Радостно на душе Архипа. Нужен он еще людям, нужен. Может, и пользу принесет какую. Архип облегченно и шумно втягивает в себя воздух. От намокшей одежды на каменке начинает идти пар.

— Намаялись, наголодались, сынки, вижу. Теперь бы вам поесть в самую пору, — вздыхает он, комкая в руках шапку. — Вдосталь-то, поди, давно не едали.

Разведчики молчат. И лишь Степанов, словно очнувшись, с трудом приоткрывает глаза и, поправив надвинувшуюся на глаза шапку, тихо говорит:

— Да ты, Архип Семенович, не беспокойся. До утра потерпим, нам ведь не привыкать. Закури-ка вот лучше.

Степанов передает Архипу кисет с махоркой. Кутасов смеется, язвит:

— Во сне блины есть будем!

— Ну, блинами я вас угощать не буду, — добродушно говорит Архип, прикуривая, — потому как их у меня нет, а вот картошки раздобуду. Уж не обессудьте, чем богаты, тем и рады.
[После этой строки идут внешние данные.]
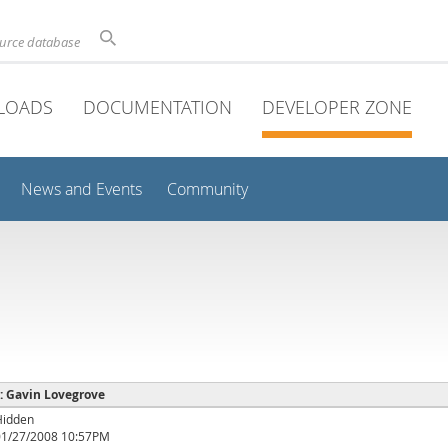
ource database
LOADS
DOCUMENTATION
DEVELOPER ZONE
News and Events
Community
 : Gavin Lovegrove
Hidden
01/27/2008 10:57PM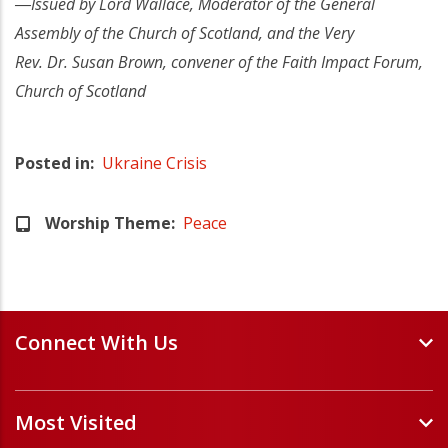
―Issued by Lord Wallace, Moderator of the General
Assembly of the Church of Scotland, and the Very
Rev. Dr. Susan Brown, convener of the Faith Impact Forum,
Church of Scotland
Posted in
Ukraine Crisis
Worship Theme
Peace
Connect With Us
Events and Webinars
Most Visited
Staff and Minister Directory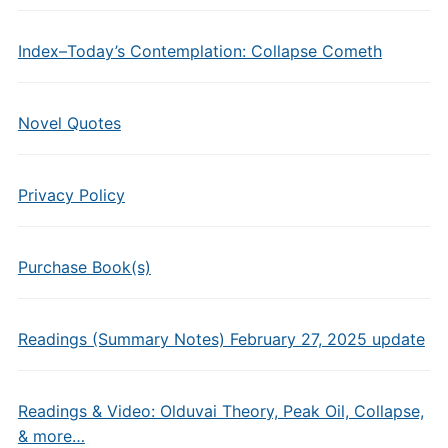
Index–Today’s Contemplation: Collapse Cometh
Novel Quotes
Privacy Policy
Purchase Book(s)
Readings (Summary Notes) February 27, 2025 update
Readings & Video: Olduvai Theory, Peak Oil, Collapse,
& more…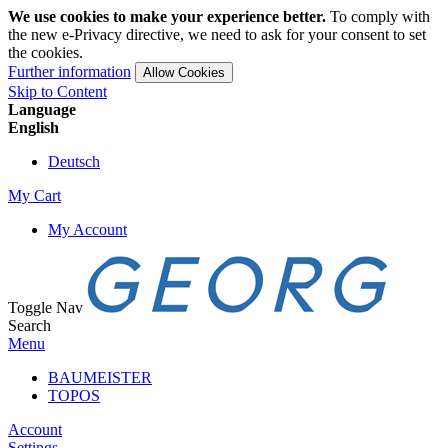
We use cookies to make your experience better.
To comply with
the new e-Privacy directive, we need to ask for your consent to set
the cookies.
Further information
Allow Cookies
Skip to Content
Language
English
Deutsch
My Cart
My Account
Toggle Nav
Search
Menu
BAUMEISTER
TOPOS
Account
Settings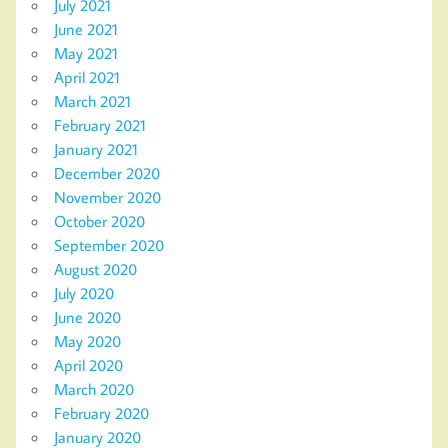
July 2021
June 2021
May 2021
April 2021
March 2021
February 2021
January 2021
December 2020
November 2020
October 2020
September 2020
August 2020
July 2020
June 2020
May 2020
April 2020
March 2020
February 2020
January 2020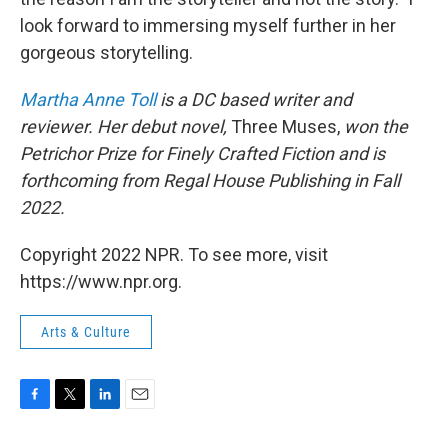
look forward to immersing myself further in her
gorgeous storytelling.
Martha Anne Toll
is a DC based writer and
reviewer. Her debut novel,
Three Muses,
won the
Petrichor Prize for Finely Crafted Fiction and is
forthcoming from Regal House Publishing in Fall
2022.
Copyright 2022 NPR. To see more, visit
https://www.npr.org.
Arts & Culture
F
T
L
E
a
w
i
m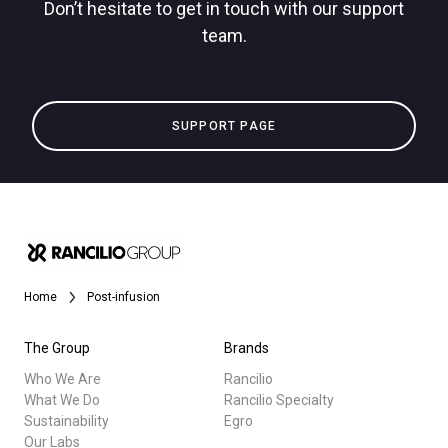
Don’t hesitate to get in touch with our support
team.
Privacy Policy
All
SUPPORT PAGE
Products
Stories
downloads
Others
Home
Post-infusion
The Group
Brands
Who We Are
Rancilio
What We Do
Rancilio Specialty
Sustainability
Egro
Our Labs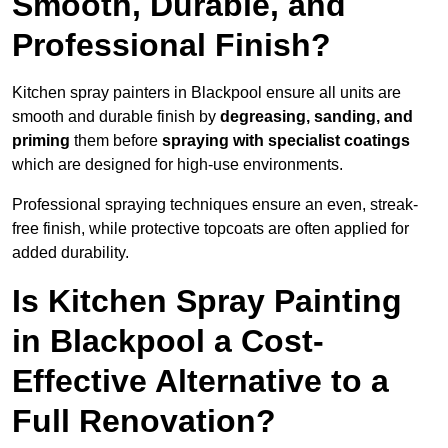
Smooth, Durable, and
Professional Finish?
Kitchen spray painters in Blackpool ensure all units are
smooth and durable finish by
degreasing, sanding, and
priming
them before
spraying with specialist coatings
which are designed for high-use environments.
Professional spraying techniques ensure an even, streak-
free finish, while protective topcoats are often applied for
added durability.
Is Kitchen Spray Painting
in Blackpool a Cost-
Effective Alternative to a
Full Renovation?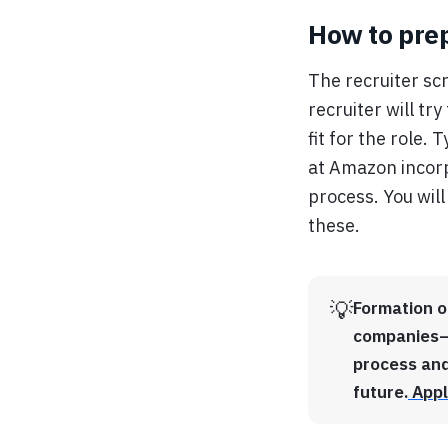
How to prep
The recruiter scr
recruiter will t
fit for the role.
at Amazon incorp
process. You will
these.
💡
Formation o
companies—i
process and
future.
Appl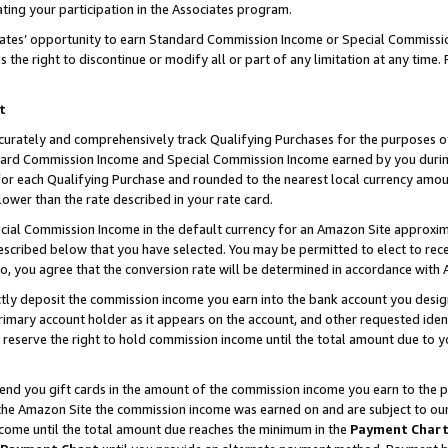
ting your participation in the Associates program.
iates’ opportunity to earn Standard Commission Income or Special Commissi
the right to discontinue or modify all or part of any limitation at any time.
t
curately and comprehensively track Qualifying Purchases for the purposes of 
ndard Commission Income and Special Commission Income earned by you dur
or each Qualifying Purchase and rounded to the nearest local currency amoun
lower than the rate described in your rate card.
ial Commission Income in the default currency for an Amazon Site approxim
cribed below that you have selected. You may be permitted to elect to rece
so, you agree that the conversion rate will be determined in accordance wit
ectly deposit the commission income you earn into the bank account you desi
imary account holder as it appears on the account, and other requested ident
 we reserve the right to hold commission income until the total amount due to
 send you gift cards in the amount of the commission income you earn to the 
he Amazon Site the commission income was earned on and are subject to our gi
ncome until the total amount due reaches the minimum in the
Payment Char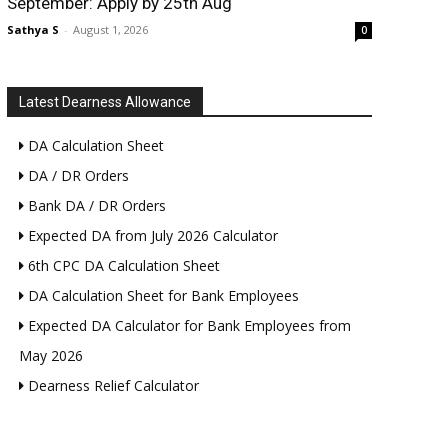
September: Apply by 25th Aug
Sathya S
-
August 1, 2026
0
Latest Dearness Allowance
DA Calculation Sheet
DA / DR Orders
Bank DA / DR Orders
Expected DA from July 2026 Calculator
6th CPC DA Calculation Sheet
DA Calculation Sheet for Bank Employees
Expected DA Calculator for Bank Employees from
May 2026
Dearness Relief Calculator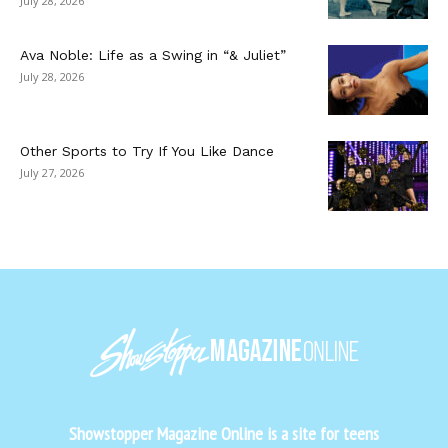
July 28, 2026
Ava Noble: Life as a Swing in “& Juliet”
July 28, 2026
Other Sports to Try If You Like Dance
July 27, 2026
Showstopper Magazine Online is a site for teens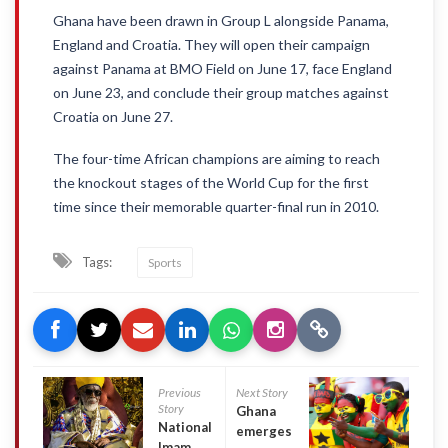
Ghana have been drawn in Group L alongside Panama,
England and Croatia. They will open their campaign
against Panama at BMO Field on June 17, face England
on June 23, and conclude their group matches against
Croatia on June 27.
The four-time African champions are aiming to reach
the knockout stages of the World Cup for the first
time since their memorable quarter-final run in 2010.
Tags:
Sports
Previous
Next Story
Story
Ghana
National Chief
emerges
Imam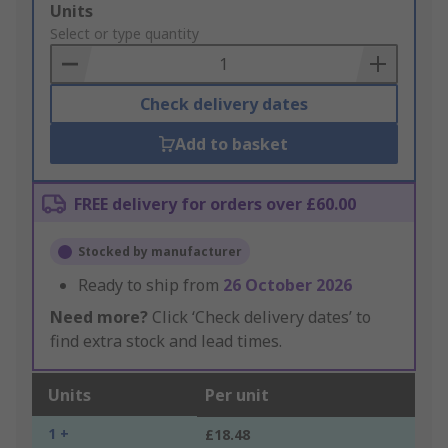
Add
Units
to
Select or type quantity
Basket
Check delivery dates
Add to basket
FREE delivery for orders over £60.00
Stocked by manufacturer
Ready to ship from
26 October 2026
Need more?
Click ‘Check delivery dates’ to
find extra stock and lead times.
Units
Per unit
1 +
£18.48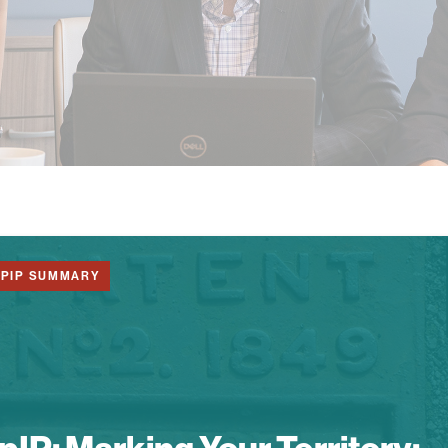
1PIP SUMMARY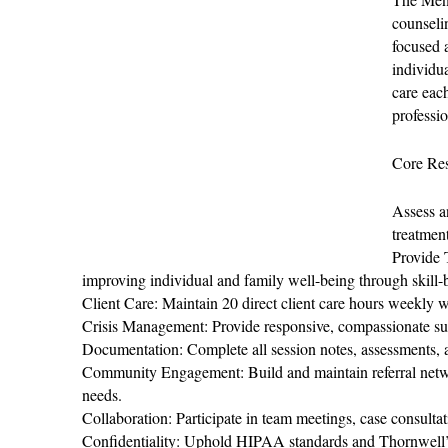
counseli
focused 
individu
care eac
professi
Core Res
Assess a
treatmen
Provide 
improving individual and family well-being through skill-b
Client Care: Maintain 20 direct client care hours weekly w
Crisis Management: Provide responsive, compassionate sup
Documentation: Complete all session notes, assessments, a
Community Engagement: Build and maintain referral netwo
needs.
Collaboration: Participate in team meetings, case consulta
Confidentiality: Uphold HIPAA standards and Thornwell’s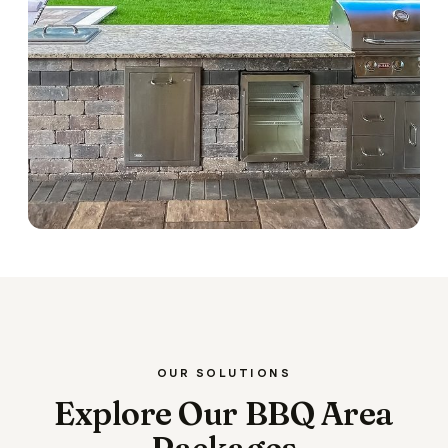
OUR SOLUTIONS
Explore Our BBQ Area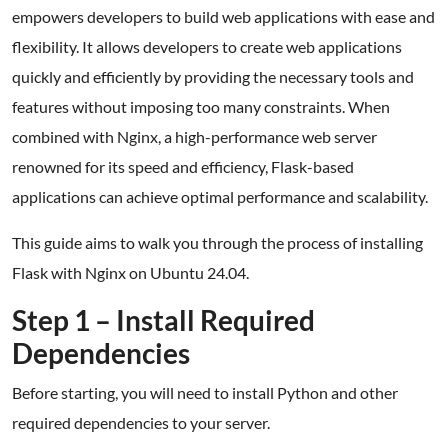
empowers developers to build web applications with ease and
flexibility. It allows developers to create web applications
quickly and efficiently by providing the necessary tools and
features without imposing too many constraints. When
combined with Nginx, a high-performance web server
renowned for its speed and efficiency, Flask-based
applications can achieve optimal performance and scalability.
This guide aims to walk you through the process of installing
Flask with Nginx on Ubuntu 24.04.
Step 1 – Install Required
Dependencies
Before starting, you will need to install Python and other
required dependencies to your server.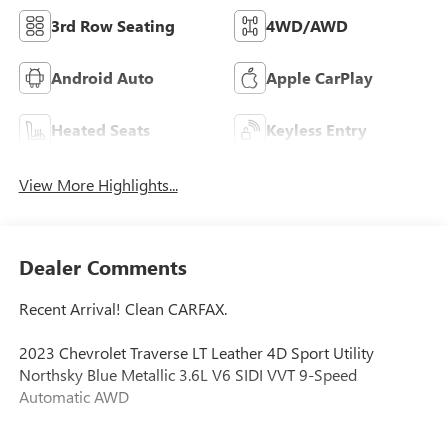
3rd Row Seating
4WD/AWD
Android Auto
Apple CarPlay
Heated Seats
Keyless Entry
View More Highlights...
Dealer Comments
Recent Arrival! Clean CARFAX.
2023 Chevrolet Traverse LT Leather 4D Sport Utility
Northsky Blue Metallic 3.6L V6 SIDI VVT 9-Speed
Automatic AWD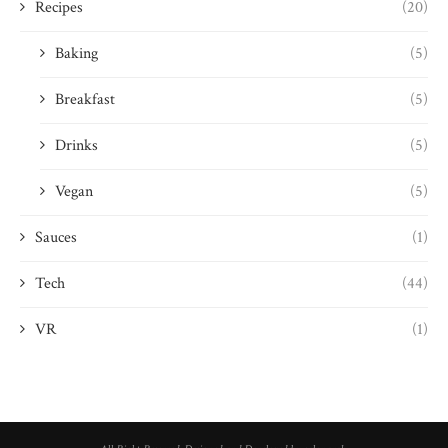
Recipes
(20)
Baking
(5)
Breakfast
(5)
Drinks
(5)
Vegan
(5)
Sauces
(1)
Tech
(44)
VR
(1)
Архип вздыхает и, вставая, протяжно кряхтит:

— Эх-хе-хе! Житье наше тяжкое. Немцы все под метелку выгребли, чтоб им ни дна, ни покрышки, окаянным! Чтоб они на том свете на медленном огне жарились. Все у нас тут, окромя старосты да полицаев, впроголодь живут. Все, что было запасено впрок, немчура отобрала. Пусто, хоть шаром покати. Помирать впору.

— Зачем нам помирать, мы еще поживем, Архип Семенович, да еще как жить будем! Вот только фашистов прикончим. — Степанов обнял деда.

— Да, сынок, только бы дожить до этого светлого часа. Ну, так я пойду, старухе покажусь, да картошки наварю. — И, надев свою бесформенную шапчонку, Архип как-то смущенно чихнул в кулачок и добавил:

— Только я баньку-то легонько замкну, а то не дай бог кого-нибудь ненароком занесет. А вы огонек на время задуйте. Так-то вернее будет.

— Поступай, Архип Семенович, как знаешь, — доверчиво отозвался Степанов и принялся скручивать козью ножку. Его мучила дремота. Проскрипели ржавые петли двери. Архип ушел. Слышно было, как он навесил замок и засеменил в избу.

В бане стало тихо, только мелкий дождь сыпал и сыпал по крыше. Богданов во сне шевелит губами и похрапывает. Слышится приглушенный голос Кутасова:

— Тимофеич, а Тимофеич, как бы этот божий человек не подвел. Мы ведь тут все равно что в мышеловке.

Степанов молчит.

— Тимофеич, ты меня слышишь? — не унимается Кутасов, ворочаясь на полке.

— Да слышу, отцепись ты, — нехотя отозвался Степанов, — спи… — И, помолчав немного, продолжал: — У Архипа двоих сыновей фрицы убили, хозяйство разорили, дом сожгли. Он в чужом доме живет. Так что у него с немцами свои счеты. А держать язык за зубами он умеет.

— Ну смотри, командир. А что, в деревне немцы есть?

Степанов ответил не сразу. Он еще несколько раз глубоко затянулся.

— Архип говорил — нет. Тут два полицая да староста командуют, но сегодня немцев нет, а завтра могут и быть. — Степанов помолчал, а потом добавил: — Ну, да хватит скрипеть, угомонись и отдыхай, пока деда нет. Я подежурю.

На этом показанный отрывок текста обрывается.